The PPP promised to create at least 50,000 new jobs, 50,000 new house lots, 20,000 scholarships for Guyanese to study online, new hospitals, new schools, new industrial centres, new sports facilities, new bridges and highways, generate more electricity, build capacity for non-fossil fuel generation of electricity, complete the Demerara River Bridge, reconstruct the Linden Highway, build a bridge to Suriname, start the construction of the Linden to Lethem Highway, etc. Ashni Singh’s “biggest budget ever” claims for Budgets in 2021, 2022, 2023, 2024 and 2025 achieved these things and set a record for 100% adherence to the promises the PPP made in their 2020 manifesto and during the campaign.
In contrast, Jordan’s “biggest budget ever” were never about keeping the promises they made to the Guyanese people in their manifesto and during the campaign. Indeed, every single budget that Jordan and the PNC-led APNU/AFC MPs boasted as the “biggest budget ever” was a budget that disavowed any and all the promises they made.
They promised free university education; they increased the fees at UG. They promised a better program than the Because We Care cash grant for children; instead, they replaced it with a few broken down buses and some bicycles and a couple of boats.

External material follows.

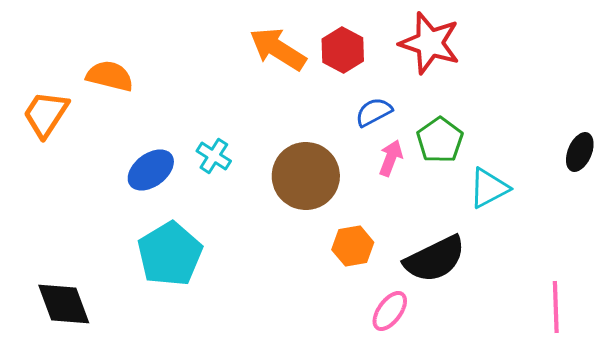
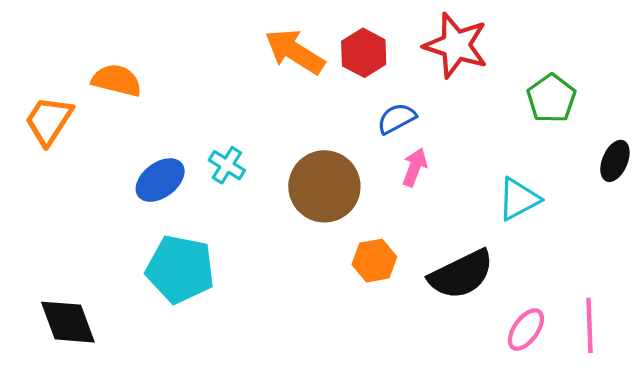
green pentagon: (440, 140) -> (551, 98), moved
cyan pentagon: (170, 254) -> (180, 269), turned -30
pink ellipse: (390, 311) -> (526, 330), moved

They promised public servants and sugar workers a 20% increase in salaries and wages in their first 100 days; instead, they froze sugar workers’ wages and told public servants they must await their turn, after giving themselves a 50 to 100% increase in their salaries and benefits. They promised to double old-age pension in their first 100 days; instead, after five years, the pensioners went from $15,000 per month to $20,500 per month. They promised to increase the tax threshold to $100,000 in their first 100 days; instead, they barely increase from $50,000 in 2015 to $65,000 by 2020. They promised not to close any sugar estate; instead, they closed four. They promised more jobs; instead, they told young people to sell dog food and plantain chips on the road. They promised rice farmers $9,000 per bag of paddy; instead, they told the rice farmers they are private sector and are on their own.
The list goes on and on.
The absolute truth is that for Jordan and the MPs from the PNC-led APNU/AFC, their boast of the “biggest budget ever” in 2015 and subsequently until 2020 were “tax and spend” budgets, rife with corruption. Their “biggest budget ever” were funded on the backs of the Guyanese people via new and increased taxation, burdened future generations with more debts, squandered the reserve, both foreign currency and local Guyanese dollar reserves, plundered the gold reserve, and spent money recklessly without ever empowering the population, without ever improving the physical and social infrastructure, and by destroying the mainstay of the economy – sugar, rice, mining.
The PPP will, over the course of this debate, demonstrate that their “biggest budget ever”, far from being empty sloganeering, propels the country forward, and is a fierce testament to keeping promises, always with the people at the centre.